**The input:**
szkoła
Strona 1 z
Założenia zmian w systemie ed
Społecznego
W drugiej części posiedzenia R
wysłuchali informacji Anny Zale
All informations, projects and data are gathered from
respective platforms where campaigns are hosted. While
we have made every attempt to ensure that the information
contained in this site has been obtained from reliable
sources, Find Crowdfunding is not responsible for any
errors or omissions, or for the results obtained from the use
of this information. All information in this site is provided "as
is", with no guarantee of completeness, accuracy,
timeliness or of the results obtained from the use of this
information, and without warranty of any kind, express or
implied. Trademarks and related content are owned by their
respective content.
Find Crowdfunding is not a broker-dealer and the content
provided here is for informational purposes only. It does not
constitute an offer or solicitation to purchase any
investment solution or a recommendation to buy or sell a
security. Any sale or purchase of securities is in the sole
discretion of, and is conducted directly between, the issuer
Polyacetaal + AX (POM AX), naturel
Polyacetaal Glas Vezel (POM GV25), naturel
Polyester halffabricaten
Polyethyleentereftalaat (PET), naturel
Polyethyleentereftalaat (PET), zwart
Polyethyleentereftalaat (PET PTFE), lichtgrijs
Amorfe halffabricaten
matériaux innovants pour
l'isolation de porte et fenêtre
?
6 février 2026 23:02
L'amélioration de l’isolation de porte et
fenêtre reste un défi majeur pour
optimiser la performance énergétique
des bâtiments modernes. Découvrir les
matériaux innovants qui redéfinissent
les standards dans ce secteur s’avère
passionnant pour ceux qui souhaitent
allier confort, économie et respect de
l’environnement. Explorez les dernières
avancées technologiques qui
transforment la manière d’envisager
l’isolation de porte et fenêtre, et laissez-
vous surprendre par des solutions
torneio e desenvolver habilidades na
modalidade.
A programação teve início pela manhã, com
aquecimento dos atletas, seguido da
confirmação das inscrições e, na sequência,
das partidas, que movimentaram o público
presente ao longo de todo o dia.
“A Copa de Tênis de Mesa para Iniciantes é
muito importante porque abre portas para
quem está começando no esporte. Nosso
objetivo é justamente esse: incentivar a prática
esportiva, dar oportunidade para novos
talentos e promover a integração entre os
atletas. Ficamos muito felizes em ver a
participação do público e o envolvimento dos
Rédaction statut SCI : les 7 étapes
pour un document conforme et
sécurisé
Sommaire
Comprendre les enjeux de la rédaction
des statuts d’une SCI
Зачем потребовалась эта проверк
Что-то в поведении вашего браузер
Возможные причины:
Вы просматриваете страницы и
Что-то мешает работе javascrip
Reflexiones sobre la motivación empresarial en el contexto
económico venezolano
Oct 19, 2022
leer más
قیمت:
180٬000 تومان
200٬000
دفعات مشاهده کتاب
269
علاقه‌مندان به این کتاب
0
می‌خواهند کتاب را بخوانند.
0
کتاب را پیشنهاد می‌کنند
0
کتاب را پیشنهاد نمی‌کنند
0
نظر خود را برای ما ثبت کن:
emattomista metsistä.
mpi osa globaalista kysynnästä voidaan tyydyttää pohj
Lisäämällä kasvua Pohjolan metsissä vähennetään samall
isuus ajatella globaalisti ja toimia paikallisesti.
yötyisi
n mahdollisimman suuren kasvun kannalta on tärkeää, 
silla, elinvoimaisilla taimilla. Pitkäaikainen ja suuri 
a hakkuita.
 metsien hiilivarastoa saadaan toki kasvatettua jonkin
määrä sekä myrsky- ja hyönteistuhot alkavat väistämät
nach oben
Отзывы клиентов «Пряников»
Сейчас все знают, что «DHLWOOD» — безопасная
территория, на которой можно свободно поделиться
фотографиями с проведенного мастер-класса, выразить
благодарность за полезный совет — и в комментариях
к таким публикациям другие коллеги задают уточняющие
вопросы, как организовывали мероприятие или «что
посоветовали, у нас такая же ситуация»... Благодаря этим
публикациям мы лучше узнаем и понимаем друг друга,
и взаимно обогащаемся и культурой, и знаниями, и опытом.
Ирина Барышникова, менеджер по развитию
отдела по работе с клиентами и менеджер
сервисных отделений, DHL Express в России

**Task instructions:** For every line above that holds the word "para", report the whole line.

**Your response:**
“A Copa de Tênis de Mesa para Iniciantes é
muito importante porque abre portas para
esportiva, dar oportunidade para novos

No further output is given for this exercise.